Elle a également mentionné les sondages d'opinion israéliens, qui font état de l'avance de la droite, même si le scrutin proportionnel intégral est un facteur d'incertitude.
Enfin, citant les propos de certains représentants de « think tanks » israéliens, d'après lesquels l'intervention militaire israélienne n'avait été qu'une « expérimentation », elle a indiqué que la France, lorsqu'elle a été confrontée au terrorisme, notamment lors de la destruction de l'immeuble Drakkar à Beyrouth, n'avait pas rasé des villages chiites de la Bekaa et que, face au terrorisme irlandais, le Royaume-Uni n'avait jamais bombardé Dublin ou Belfast. Elle a estimé qu'infliger une punition collective au peuple palestinien était inacceptable.
M. Jean François-Poncet a fait remarquer que si l'affrontement à Gaza était une « expérimentation », c'était surtout parce qu'il tirait les conséquences et les leçons de la guerre asymétrique à laquelle Israël avait été confronté, en 2006, au Liban.
M. René Beaumont a indiqué qu'il s'était rendu récemment au Liban, dans le cadre du groupe d'amitié France-Liban du Sénat, qu'il avait retiré de ce déplacement le sentiment que le Hezbollah était devenu un acteur incontournable sur la scène politique libanaise et qu'il s'interrogeait sur la possibilité pour les partis chrétiens, divisés, d'être les arbitres du scrutin à venir.
M. Robert Badinter a fait observer que la plupart des pays de la région étaient ou allaient être prochainement en campagne électorale, à l'exception notable de la Syrie. De plus, la vacance du pouvoir aux Etats-Unis pendant la période de transition entre les deux administrations avait fait de cette période la seule possible pour une intervention armée à Gaza.

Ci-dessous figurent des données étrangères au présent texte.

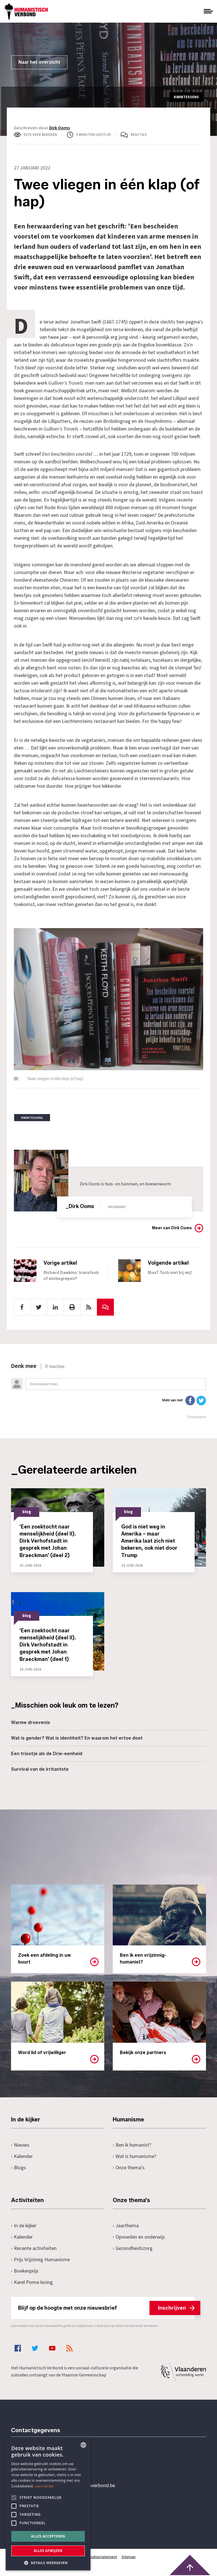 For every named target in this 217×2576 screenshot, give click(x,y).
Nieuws (20, 2145)
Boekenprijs (24, 2271)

Il a rappelé que, depuis sa création en 1948, l'Etat d'Israël s'était senti menacé dans son existence même et que cette angoisse se traduisait, en matière de politique étrangère, par la priorité donnée à la reconnaissance du droit à l'existence d'Israël, le but ultime de la politique israélienne dans la région. Même s'il a dénoncé à plusieurs reprises par le passé la politique israélienne, notamment en matière de colonisation, il a considéré qu'il fallait tenir compte de cette donnée.
Il a également rappelé que le Hamas figurait sur la liste des organisations terroristes de l'Union européenne et que ce mouvement avait toujours refusé de reconnaître le droit à l'existence d'Israël. Compte tenu du perfectionnement toujours plus grand de la portée et de la précision des roquettes dont dispose le Hamas, on peut craindre que ces armes soient bientôt capables d'atteindre Tel Aviv. Il s'est dès lors interrogé sur ce que signifient, pour le Hamas, les droits nationaux des Palestiniens, et si cela implique la reconnaissance de l'Etat d'Israël par ce mouvement.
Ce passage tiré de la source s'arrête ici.